[Material provided]:

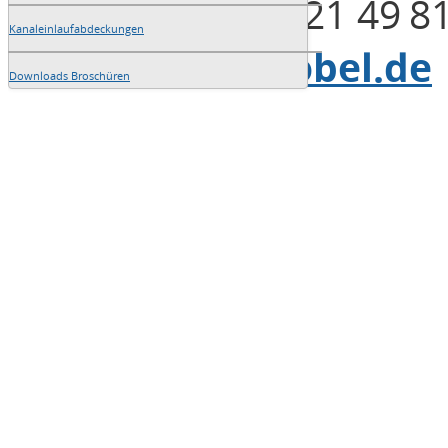
Telefax: +49 (0)821 49 8
Kanaleinlaufabdeckungen
E-Mail:
info@blobel.de
Downloads Broschüren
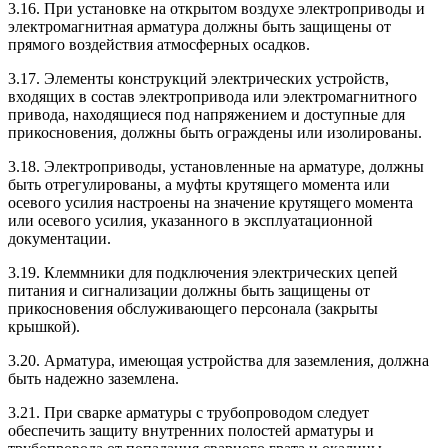
3.16. При установке на открытом воздухе электроприводы и
электромагнитная арматура должны быть защищены от
прямого воздействия атмосферных осадков.
3.17. Элементы конструкций электрических устройств,
входящих в состав электропривода или электромагнитного
привода, находящиеся под напряжением и доступные для
прикосновения, должны быть ограждены или изолированы.
3.18. Электроприводы, установленные на арматуре, должны
быть отрегулированы, а муфты крутящего момента или
осевого усилия настроены на значение крутящего момента
или осевого усилия, указанного в эксплуатационной
документации.
3.19. Клеммники для подключения электрических цепей
питания и сигнализации должны быть защищены от
прикосновения обслуживающего персонала (закрыты
крышкой).
3.20. Арматура, имеющая устройства для заземления, должна
быть надежно заземлена.
3.21. При сварке арматуры с трубопроводом следует
обеспечить защиту внутренних полостей арматуры и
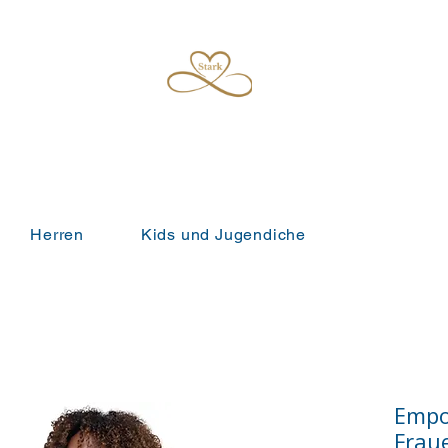
Herren
Kids und Jugendiche
Empo
Fraue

[Description of the task]: When the line containing "осевого усилия настроены" has been located, retype it and each line after it through the end of the records, excluding the pictures and adding nothing else.

[Answer]:
осевого усилия настроены на значение крутящего момента
или осевого усилия, указанного в эксплуатационной
документации.
3.19. Клеммники для подключения электрических цепей
питания и сигнализации должны быть защищены от
прикосновения обслуживающего персонала (закрыты
крышкой).
3.20. Арматура, имеющая устройства для заземления, должна
быть надежно заземлена.
3.21. При сварке арматуры с трубопроводом следует
обеспечить защиту внутренних полостей арматуры и
Herren
Kids und Jugendiche
Empo
Fraue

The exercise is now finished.